— About this task —
Search the data below for the string "bästa". Extract every line that contains it.
__________
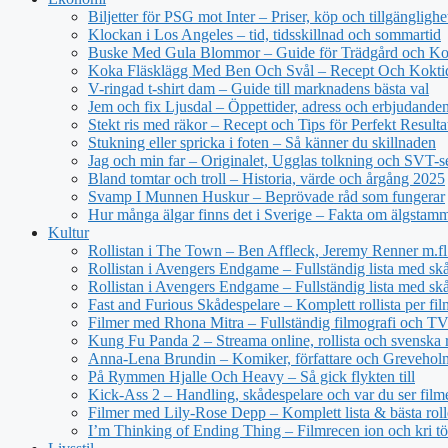
Biljetter för PSG mot Inter – Priser, köp och tillgänglighe
Klockan i Los Angeles – tid, tidsskillnad och sommartid
Buske Med Gula Blommor – Guide för Trädgård och Ko
Koka Fläsklägg Med Ben Och Svål – Recept Och Kokti
V-ringad t-shirt dam – Guide till marknadens bästa val
Jem och fix Ljusdal – Öppettider, adress och erbjudande
Stekt ris med räkor – Recept och Tips för Perfekt Resulta
Stukning eller spricka i foten – Så känner du skillnaden
Jag och min far – Originalet, Ugglas tolkning och SVT-s
Bland tomtar och troll – Historia, värde och årgång 2025
Svamp I Munnen Huskur – Beprövade råd som fungerar
Hur många älgar finns det i Sverige – Fakta om älgstam
Kultur
Rollistan i The Town – Ben Affleck, Jeremy Renner m.fl
Rollistan i Avengers Endgame – Fullständig lista med sk
Rollistan i Avengers Endgame – Fullständig lista med skå
Fast and Furious Skådespelare – Komplett rollista per fil
Filmer med Rhona Mitra – Fullständig filmografi och TV-
Kung Fu Panda 2 – Streama online, rollista och svenska r
Anna-Lena Brundin – Komiker, författare och Greveholm
På Rymmen Hjalle Och Heavy – Så gick flykten till
Kick-Ass 2 – Handling, skådespelare och var du ser film
Filmer med Lily-Rose Depp – Komplett lista & bästa roll
I’m Thinking of Ending Thing – Filmrecen ion och kri t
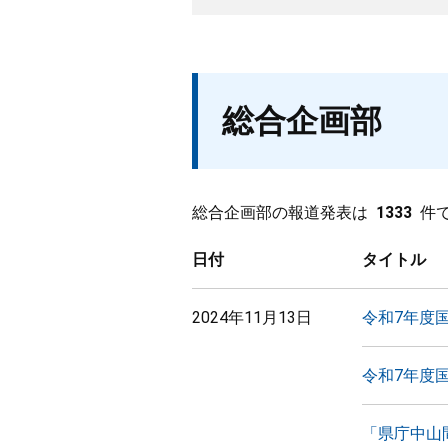
総合企画部
総合企画部の報道発表は
1333
件
日付
タイトル
2024年11月13日
令和7年度
令和7年度
「県庁中山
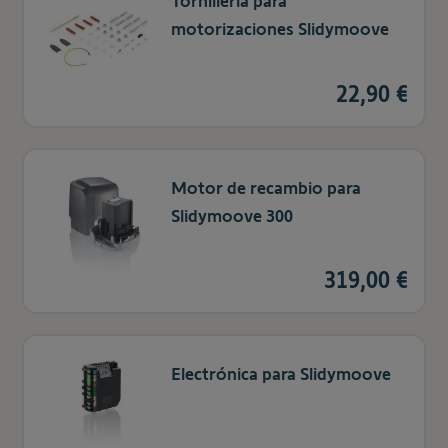
Tornilleria para
motorizaciones Slidymoove
22,90 €
Motor de recambio para
Slidymoove 300
319,00 €
Electrónica para Slidymoove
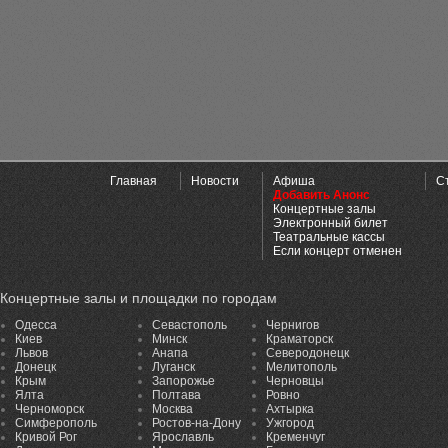
Главная
Новости
Афиша
С
Добавить Анонс
Концертные залы
Электронный билет
Театральные кассы
Если концерт отменен
Концертные залы и площадки по городам
Одесса
Севастополь
Чернигов
Киев
Минск
Краматорск
Львов
Анапа
Северодонецк
Донецк
Луганск
Мелитополь
Крым
Запорожье
Черновцы
Ялта
Полтава
Ровно
Черноморск
Москва
Ахтырка
Симферополь
Ростов-на-Дону
Ужгород
Кривой Рог
Ярославль
Кременчуг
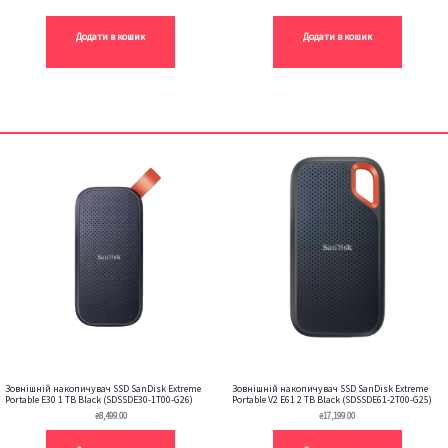
Додати в кошик
Додати в кошик
Зовнішній накопичувач SSD SanDisk Extreme
Зовнішній накопичувач SSD SanDisk Extreme
Portable E30 1 TB Black (SDSSDE30-1T00-G26)
Portable V2 E61 2 TB Black (SDSSDE61-2T00-G25)
₴
8,499.00
₴
17,199.00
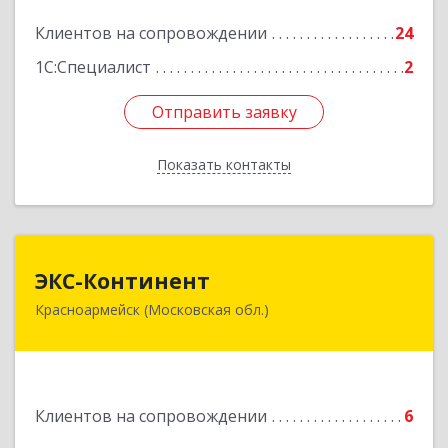
Подробнее
Клиентов на сопровождении
24
1С:Специалист
2
Отправить заявку
Отправить заявку
Показать контакты
Назад
ЭКС-Континент
ЭКС-Континент
Красноармейск (Московская обл.)
141292, Московская область, Красноармейск,
микрорайон "Северный", дом № 23, кв.79
Подробнее
Клиентов на сопровождении
6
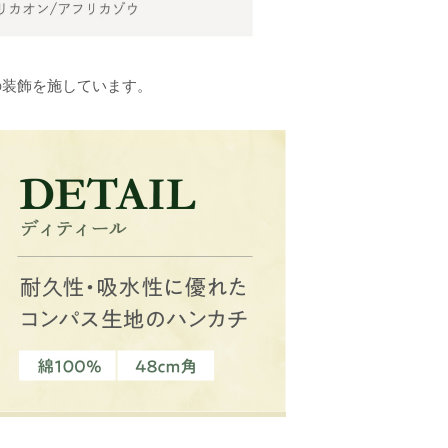
の装飾を施しています。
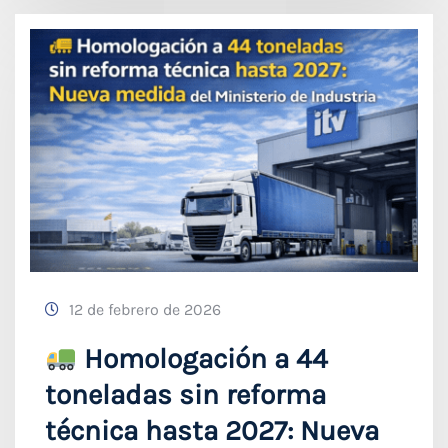
12 de febrero de 2026
Homologación a 44
toneladas sin reforma
técnica hasta 2027: Nueva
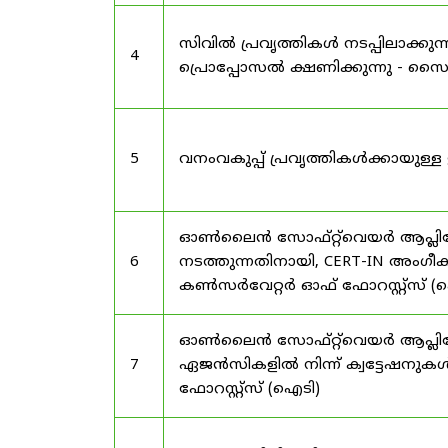
സിവിൽ പ്രവൃത്തികൾ നടപ്പിലാക്
4
പ്രൊപ്പോസൽ ക്ഷണിക്കുന്നു - സൈലന
5
വനംവകുപ്പ് പ്രവൃത്തികൾക്കായു
ഓൺലൈൻ സോഫ്റ്റ്‌വെയർ ആപ്ലിക്കേ
6
നടത്തുന്നതിനായി, CERT-IN അംഗീക
കൺസർവേറ്റർ ഓഫ് ഫോറസ്റ്റ്സ് (ഐ
ഓൺലൈൻ സോഫ്റ്റ്‌വെയർ ആപ്ലിക്ക
7
ഏജൻസികളിൽ നിന്ന് ക്വട്ടേഷനുകൾ
ഫോറസ്റ്റ്സ് (ഐടി)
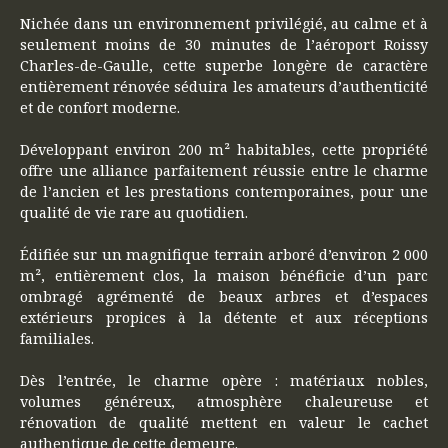
Nichée dans un environnement privilégié, au calme et à
seulement moins de 30 minutes de l’aéroport Roissy
Charles-de-Gaulle, cette superbe longère de caractère
entièrement rénovée séduira les amateurs d’authenticité
et de confort moderne.
Développant environ 200 m² habitables, cette propriété
offre une alliance parfaitement réussie entre le charme
de l’ancien et les prestations contemporaines, pour une
qualité de vie rare au quotidien.
Édifiée sur un magnifique terrain arboré d’environ 2 000
m², entièrement clos, la maison bénéficie d’un parc
ombragé agrémenté de beaux arbres et d’espaces
extérieurs propices à la détente et aux réceptions
familiales.
Dès l’entrée, le charme opère : matériaux nobles,
volumes généreux, atmosphère chaleureuse et
rénovation de qualité mettent en valeur le cachet
authentique de cette demeure.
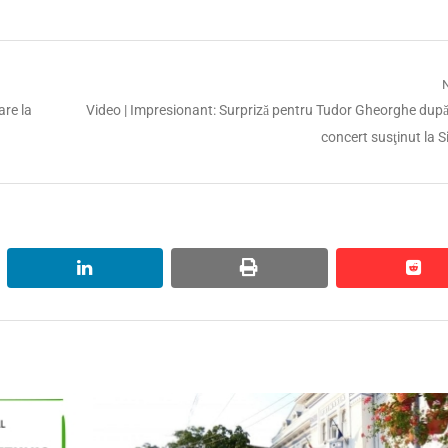
Next
re la
Video | Impresionant: Surpriză pentru Tudor Gheorghe dup
post:
concert susţinut la S
linkedin
print
red
red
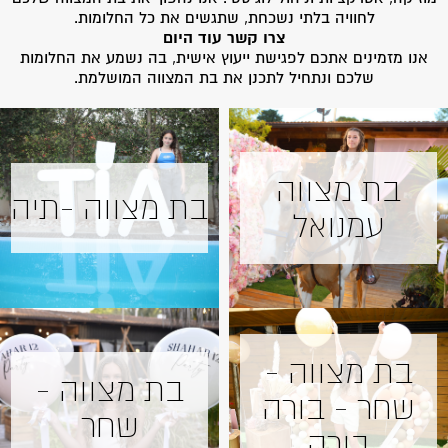
לחוויה בלתי נשכחת, שתגשים את כל החלומות.
צרו קשר עוד היום
אנו מזמינים אתכם לפגישת ייעוץ אישית, בה נשמע את החלומות
שלכם ונתחיל לתכנן את בת המצווה המושלמת.
בת מצווה
בת מצווה -תיה
עמנואל
בת מצווה -
בת מצווה -
שחר - בורה
שחר
בורה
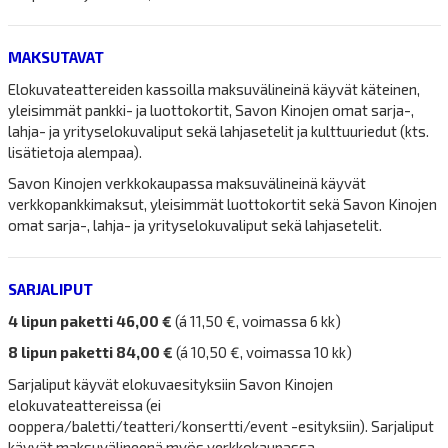
MAKSUTAVAT
Elokuvateattereiden kassoilla maksuvälineinä käyvät käteinen,
yleisimmät pankki- ja luottokortit, Savon Kinojen omat sarja-,
lahja- ja yrityselokuvaliput sekä lahjasetelit ja kulttuuriedut (kts.
lisätietoja alempaa).
Savon Kinojen verkkokaupassa maksuvälineinä käyvät
verkkopankkimaksut, yleisimmät luottokortit sekä Savon Kinojen
omat sarja-, lahja- ja yrityselokuvaliput sekä lahjasetelit.
SARJALIPUT
4 lipun paketti 46,00 €
(á 11,50 €, voimassa 6 kk)
8 lipun paketti 84,00 €
(á 10,50 €, voimassa 10 kk)
Sarjaliput käyvät elokuvaesityksiin Savon Kinojen
elokuvateattereissa (ei
ooppera/baletti/teatteri/konsertti/event -esityksiin). Sarjaliput
käyvät maksuvälineenä myös verkkokaupassa.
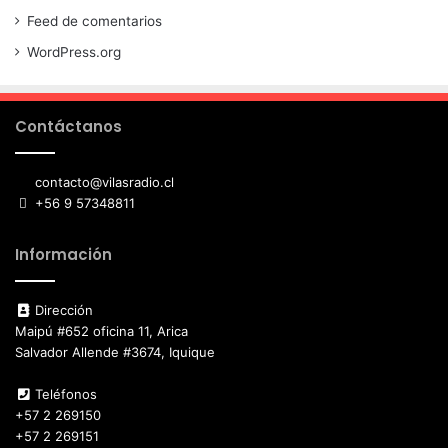
Feed de comentarios
WordPress.org
Contáctanos
contacto@vilasradio.cl
+56 9 57348811
Información
Dirección
Maipú #652 oficina 11, Arica
Salvador Allende #3674, Iquique
Teléfonos
+57 2 269150
+57 2 269151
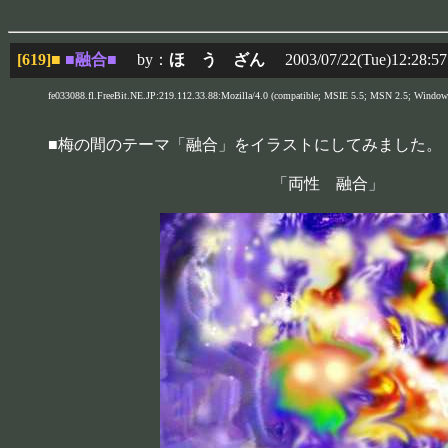
[619]
■
■融合■
by：
ほ う ざん
2003/07/22(Tue)12:28:57
fe033088.fl.FreeBit.NE.JP:219.112.33.88:Mozilla/4.0 (compatible; MSIE 5.5; MSN 2.5; Windows 
■梅の間のテーマ「融合」をイラストにしてみました。
「両性 融合」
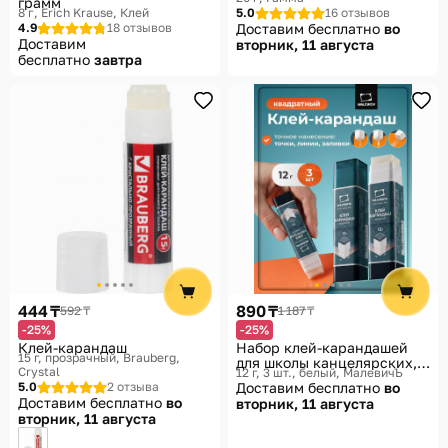
грамм
8 г
Erich Krause, Клей
5.0
16 отзывов
4.9
18 отзывов
Доставим бесплатно
во
Доставим
вторник, 11 августа
бесплатно
завтра
444 ₸
890 ₸
592 ₸
1 187 ₸
-25%
-25%
Клей-карандаш
Набор клей-карандашей
15 г, прозрачный
Brauberg,
для школы канцелярских,
Crystal
12 г, 3 шт., белый
МалевичЪ
квадратных
5.0
2 отзыва
Доставим бесплатно
во
Доставим бесплатно
во
вторник, 11 августа
вторник, 11 августа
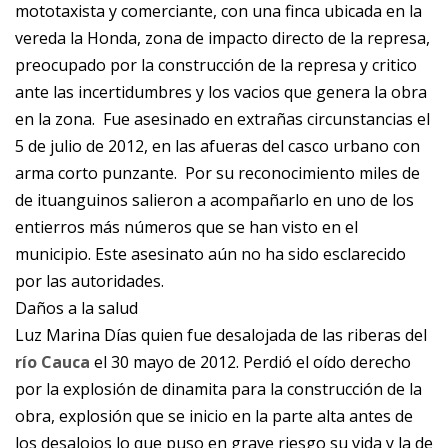
mototaxista y comerciante, con una finca ubicada en la
vereda la Honda, zona de impacto directo de la represa,
preocupado por la construcción de la represa y critico
ante las incertidumbres y los vacios que genera la obra
en la zona. Fue asesinado en extrañas circunstancias el
5 de julio de 2012, en las afueras del casco urbano con
arma corto punzante. Por su reconocimiento miles de
de ituanguinos salieron a acompañarlo en uno de los
entierros más números que se han visto en el
municipio. Este asesinato aún no ha sido esclarecido
por las autoridades.
Daños a la salud
Luz Marina Días quien fue desalojada de las riberas del
río Cauca
el 30 mayo de 2012. Perdió el oído derecho
por la explosión de dinamita para la construcción de la
obra, explosión que se inicio en la parte alta antes de
los desalojos lo que puso en grave riesgo su vida y la de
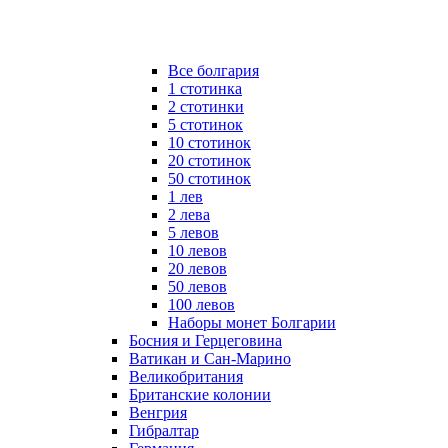
Все болгария
1 стотинка
2 стотинки
5 стотинок
10 стотинок
20 стотинок
50 стотинок
1 лев
2 лева
5 левов
10 левов
20 левов
50 левов
100 левов
Наборы монет Болгарии
Босния и Герцеговина
Ватикан и Сан-Марино
Великобритания
Британские колонии
Венгрия
Гибралтар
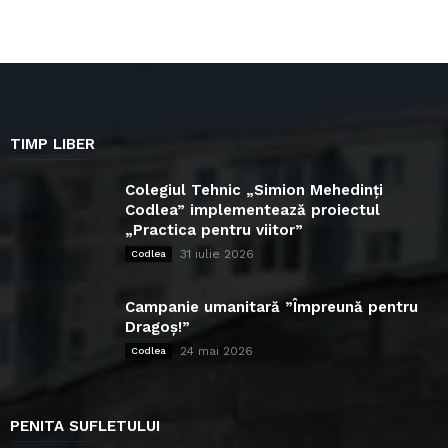
TIMP LIBER
Colegiul Tehnic „Simion Mehedinți
Codlea” implementează proiectul
„Practica pentru viitor”
31 iulie 2026
Codlea
Campanie umanitară ”Împreună pentru
Dragoș!”
24 mai 2026
Codlea
PENITA SUFLETULUI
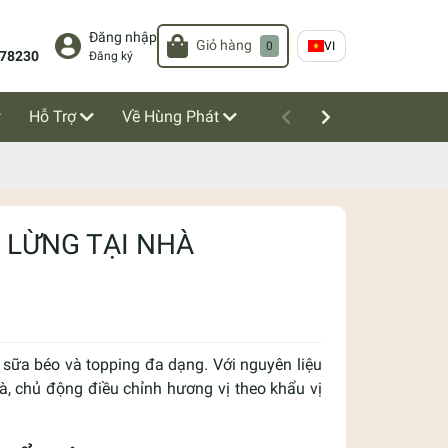
Đăng nhập
Giỏ hàng
0
VI
78230
Đăng ký
Hỗ Trợ
Về Hùng Phát
 LỪNG TẠI NHÀ
 sữa béo và topping đa dạng. Với nguyên liệu
à, chủ động điều chỉnh hương vị theo khẩu vị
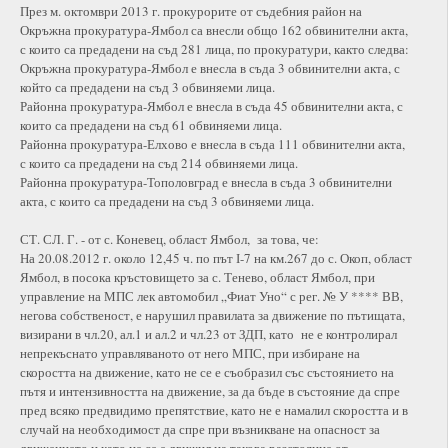
През м. октомври 2013 г. прокурорите от съдебния район на
Окръжна прокуратура-Ямбол са внесли общо 162 обвинителни акта,
с които са предадени на съд 281 лица, по прокуратури, както следва:
Окръжна прокуратура-Ямбол е внесла в съда 3 обвинителни акта, с
който са предадени на съд 3 обвиняеми лица.
Районна прокуратура-Ямбол е внесла в съда 45 обвинителни акта, с
които са предадени на съд 61 обвиняеми лица.
Районна прокуратура-Елхово е внесла в съда 111 обвинителни акта,
с които са предадени на съд 214 обвиняеми лица.
Районна прокуратура-Тополовград е внесла в съда 3 обвинителни
акта, с които са предадени на съд 3 обвиняеми лица.
СТ. СЛ. Г. - от с. Коневец, област Ямбол, за това, че:
На 20.08.2012 г. около 12,45 ч. по път І-7 на км.267 до с. Окоп, област
Ямбол, в посока кръстовището за с. Тенево, област Ямбол, при
управление на МПС лек автомобил „Фиат Уно“ с рег. № У **** ВВ,
негова собственост, е нарушил правилата за движение по пътищата,
визирани в чл.20, ал.1 и ал.2 и чл.23 от ЗДП, като не е контролирал
непрекъснато управляваното от него МПС, при избиране на
скоростта на движение, като не се е съобразил със състоянието на
пътя и интензивността на движение, за да бъде в състояние да спре
пред всяко предвидимо препятствие, като не е намалил скоростта и в
случай на необходимост да спре при възникване на опасност за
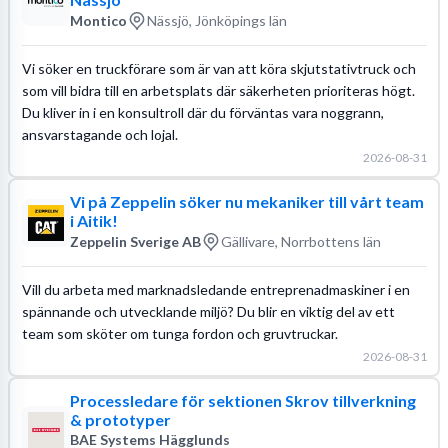
Montico
Nässjö, Jönköpings län
Vi söker en truckförare som är van att köra skjutstativtruck och
som vill bidra till en arbetsplats där säkerheten prioriteras högt.
Du kliver in i en konsultroll där du förväntas vara noggrann,
ansvarstagande och lojal.
2026-08-31
Vi på Zeppelin söker nu mekaniker till vårt team
i Aitik!
Zeppelin Sverige AB
Gällivare, Norrbottens län
Vill du arbeta med marknadsledande entreprenadmaskiner i en
spännande och utvecklande miljö? Du blir en viktig del av ett
team som sköter om tunga fordon och gruvtruckar.
2026-08-31
Processledare för sektionen Skrov tillverkning
& prototyper
BAE Systems Hägglunds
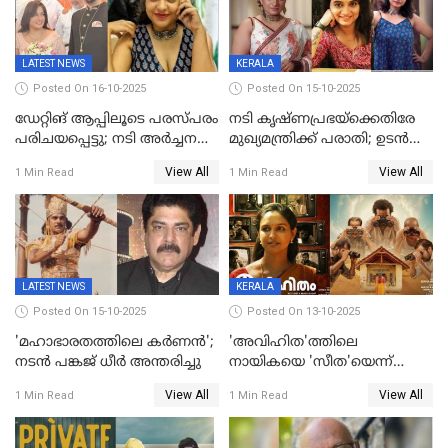
LATEST NEWS
KERALA
Posted On 16-10-2025
Posted On 15-10-2025
ഡേറ്റിങ് ആപ്പിലൂടെ പരസ്പരം
നടി കൃഷ്ണപ്രഭയ്‌ക്കെതിരേ
പരിചയപ്പെട്ടു; നടി അർച്ചന
മുഖ്യമന്ത്രിക്ക് പരാതി; ഉടൻ
കവി വിവാഹിതയായി
ഇടപെടല്‍ വേണമെന്നും
View All
View All
1 Min Read
1 Min Read
പരാതിയിൽ
LATEST NEWS
KERALA
Posted On 15-10-2025
Posted On 13-10-2025
'മഹാഭാരതത്തിലെ കർണന്‍';
'അവിഹിത'ത്തിലെ
നടൻ പങ്കജ് ധീർ അന്തരിച്ചു
നായികയെ 'സീത'യെന്ന്
വിളിക്കണ്ട; വെട്ടി സെൻസർ
View All
View All
1 Min Read
1 Min Read
ബോർഡ്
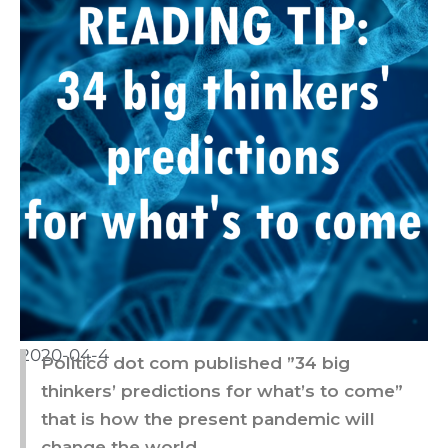
2020-04-4
Politico dot com published ”34 big
thinkers’ predictions for what’s to come”
that is how the present pandemic will
change the world.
__________
— Exercise result —
V-ringad t-shirt dam – Guide till marknadens bästa val
Filmer med Lily-Rose Depp – Komplett lista & bästa roll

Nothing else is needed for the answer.